Events that Happen During an IPO
First, the underwriter(s) try to get the best price and a commitment to buy all of the IPO stock.
The underwriter(s) performs the IPO and gives the investors their shares at the determined price, according to the procedures set out in the prospectus.
The proceeds go to the company after the underwriter receives their fee.
The investors receive notification of how many shares they have received and at what price.
Once the IPO has completed and the company has met the listing and opening criteria for the exchange, the exchange may open up the ticker symbol for bids and offers. When there is a sufficiently small difference between the bid and offer, the exchange may then open the symbol for trading.
Often times the company who was listed that day get to ring the bell that indicates the close of the market. That is to indicate that the IPO was completed and that trading has commenced and concluded its first day on the secondary market.
Ringing the opening and closing bells is primarily ceremonial. More than one company may be listed on a particular day, and neither of them are obliged to ring the opening or closing bell.
The Opening Bell and Closing Bell indicate the beginning and ending of the continuous trading sessions (trading can still take place during "after hours" or "pre open" sessions). After the opening bell, the individual stocks may or may not open for trading. Sometimes if the spread is too wide (outside exchange rules) or if the symbol is halted (e.g. news is coming out) then the stock will open later on in the day. It is common for stocks to have intra-day re-openings for one reason or another, though this does not happen every day.
Often the exchange will appoint one or more market makers who are charged with providing sufficiently narrow bids and offers to open the symbol and provide bid and ask prices throughout the day. They need to have sufficient stock to begin doing that.

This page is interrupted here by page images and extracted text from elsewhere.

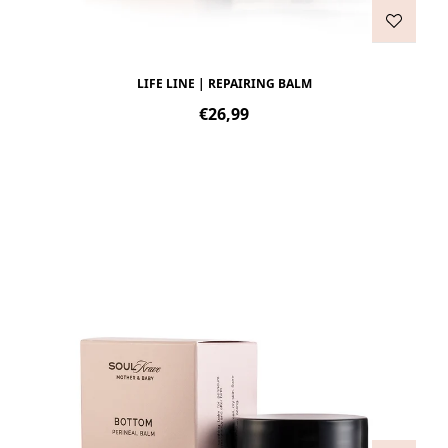
LIFE LINE | REPAIRING BALM
Regular
€26,99
price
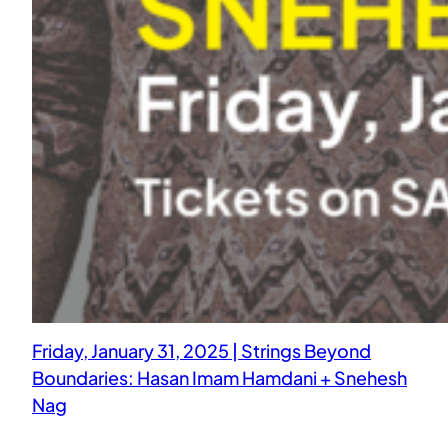
Friday, January 31, 2025 | Strings Beyond
Boundaries: Hasan Imam Hamdani + Snehesh
Nag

The rules vary among exchange as to the procedures that take place to open a symbol for trading, either at the beginning of the day, after a halt (e.g. suspension while news is announced) or after an IPO. Typically there is a minimum 'quote width' before trading can commence, and trading commences when the first execution occurs - i.e. someone someone sends an order to buy at the offered price, or someone is willing to sell at the bid price. On NYSE, the price is set by the specialist (another name for market maker) who is the guy (yes, a guy on the floor) displaying the bid ask price. Orders less than 1100 shares sent to NYSE however get executed on an automated system. Other exchanges display the (best) bids and asks offered by other participants, which execute when they match. They however have to honor the opening times on the exchange where the symbol is listed.